Under the terms of the Pre-Funded Warrants and the Accompanying Warrants, a holder will not be entitled to exercise any portion of any such warrant, if, upon giving effect to such exercise, the aggregate number of shares of Common Stock beneficially owned by the holder (together with its affiliates, any other persons acting as a group together with the holder or any of the holder’s affiliates) would exceed 9.99% or 4.99%, respectively, of the number of shares of Common Stock outstanding immediately after giving effect to the exercise, as such percentage ownership is determined in accordance with the terms of such warrant, which percentage may be increased at the holder’s election upon 61 days’ notice to the Company subject to the terms of such warrants, provided that such percentage may not exceed 19.99%.
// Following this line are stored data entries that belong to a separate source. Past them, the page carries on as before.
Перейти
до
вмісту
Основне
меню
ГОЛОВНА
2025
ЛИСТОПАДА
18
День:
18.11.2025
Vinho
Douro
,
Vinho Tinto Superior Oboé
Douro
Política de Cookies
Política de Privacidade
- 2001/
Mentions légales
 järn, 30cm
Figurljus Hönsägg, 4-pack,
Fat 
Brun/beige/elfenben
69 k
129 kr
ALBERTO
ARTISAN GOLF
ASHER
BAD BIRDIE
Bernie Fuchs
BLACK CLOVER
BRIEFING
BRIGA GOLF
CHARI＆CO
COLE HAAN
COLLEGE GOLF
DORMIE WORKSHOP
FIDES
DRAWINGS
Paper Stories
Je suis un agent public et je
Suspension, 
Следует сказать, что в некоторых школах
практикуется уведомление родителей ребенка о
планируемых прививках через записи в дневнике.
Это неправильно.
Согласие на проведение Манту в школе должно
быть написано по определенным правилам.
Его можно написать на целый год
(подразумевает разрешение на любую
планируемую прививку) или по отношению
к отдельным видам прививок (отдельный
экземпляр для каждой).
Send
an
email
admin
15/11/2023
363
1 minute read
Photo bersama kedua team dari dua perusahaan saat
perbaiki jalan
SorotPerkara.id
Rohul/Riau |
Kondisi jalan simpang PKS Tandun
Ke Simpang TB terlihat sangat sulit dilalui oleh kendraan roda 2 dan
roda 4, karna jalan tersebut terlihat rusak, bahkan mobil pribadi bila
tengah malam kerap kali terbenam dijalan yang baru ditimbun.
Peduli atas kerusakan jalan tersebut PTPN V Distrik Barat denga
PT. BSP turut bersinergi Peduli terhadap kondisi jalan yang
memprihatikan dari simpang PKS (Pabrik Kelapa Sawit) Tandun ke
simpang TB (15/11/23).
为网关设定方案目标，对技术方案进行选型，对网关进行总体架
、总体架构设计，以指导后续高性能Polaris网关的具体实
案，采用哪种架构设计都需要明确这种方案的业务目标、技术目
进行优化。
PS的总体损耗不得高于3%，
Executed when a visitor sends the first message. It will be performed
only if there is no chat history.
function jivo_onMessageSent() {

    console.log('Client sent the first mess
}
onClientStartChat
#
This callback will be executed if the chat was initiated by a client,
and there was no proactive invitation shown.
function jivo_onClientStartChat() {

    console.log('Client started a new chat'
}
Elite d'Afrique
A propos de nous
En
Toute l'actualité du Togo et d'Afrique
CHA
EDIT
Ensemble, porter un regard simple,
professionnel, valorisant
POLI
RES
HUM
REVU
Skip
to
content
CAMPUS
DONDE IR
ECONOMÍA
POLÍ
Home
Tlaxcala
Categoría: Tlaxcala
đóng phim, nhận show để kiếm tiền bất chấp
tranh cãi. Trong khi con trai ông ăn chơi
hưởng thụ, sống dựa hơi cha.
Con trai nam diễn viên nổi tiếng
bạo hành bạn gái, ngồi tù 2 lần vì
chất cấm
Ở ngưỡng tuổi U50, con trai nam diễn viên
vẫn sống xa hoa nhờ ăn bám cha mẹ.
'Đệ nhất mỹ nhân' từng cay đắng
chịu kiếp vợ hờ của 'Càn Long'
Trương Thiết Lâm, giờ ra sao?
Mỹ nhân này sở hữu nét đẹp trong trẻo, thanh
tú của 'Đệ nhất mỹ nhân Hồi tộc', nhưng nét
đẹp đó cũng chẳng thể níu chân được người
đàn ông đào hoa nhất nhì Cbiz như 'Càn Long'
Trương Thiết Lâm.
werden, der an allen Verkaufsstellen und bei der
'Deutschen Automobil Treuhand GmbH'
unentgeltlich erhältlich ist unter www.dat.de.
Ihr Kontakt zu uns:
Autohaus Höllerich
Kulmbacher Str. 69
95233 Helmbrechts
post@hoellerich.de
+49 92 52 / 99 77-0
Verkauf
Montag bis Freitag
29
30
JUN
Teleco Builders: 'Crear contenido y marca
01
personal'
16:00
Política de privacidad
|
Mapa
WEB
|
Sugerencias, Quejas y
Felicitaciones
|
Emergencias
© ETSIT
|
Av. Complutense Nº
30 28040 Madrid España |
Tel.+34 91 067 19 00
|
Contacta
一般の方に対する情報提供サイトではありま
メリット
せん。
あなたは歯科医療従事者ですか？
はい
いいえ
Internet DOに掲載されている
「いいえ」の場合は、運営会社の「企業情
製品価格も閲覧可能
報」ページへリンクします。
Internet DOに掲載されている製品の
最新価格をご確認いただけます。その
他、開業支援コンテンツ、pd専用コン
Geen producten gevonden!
The foregoing descriptions of the Purchase Agreement, Pre-Funded Warrants and Accompanying Warrants are not complete and are qualified in their entirety by reference to the Purchase Agreement and forms of Pre-Funded Warrants and Accompanying Warrants, which are filed as Exhibits 10.1, 4.1 and 4.2, respectively, to this Current Report on Form 8-K (the "Form 8-K") and are incorporated by reference herein.

Latham & Watkins LLP, counsel to the Company, has issued an opinion to the Company, dated March 25, 2024, regarding the validity of the Shares, the Pre-Funded Warrants and the Accompanying Warrants to be issued and sold in the Offering and the shares of Common Stock issuable upon exercise of the Pre-Funded Warrants and the Accompanying Warrants, in each case in accordance with their respective terms. A copy of the opinion is filed as Exhibit 5.1 to this Form 8-K.

This Form 8-K shall not constitute an offer to sell or the solicitation of any offer to buy the securities discussed herein, nor shall there be any offer, solicitation or sale of the securities in any state in which such offer, solicitation or sale would be unlawful prior to registration or qualification under the securities laws of any such state.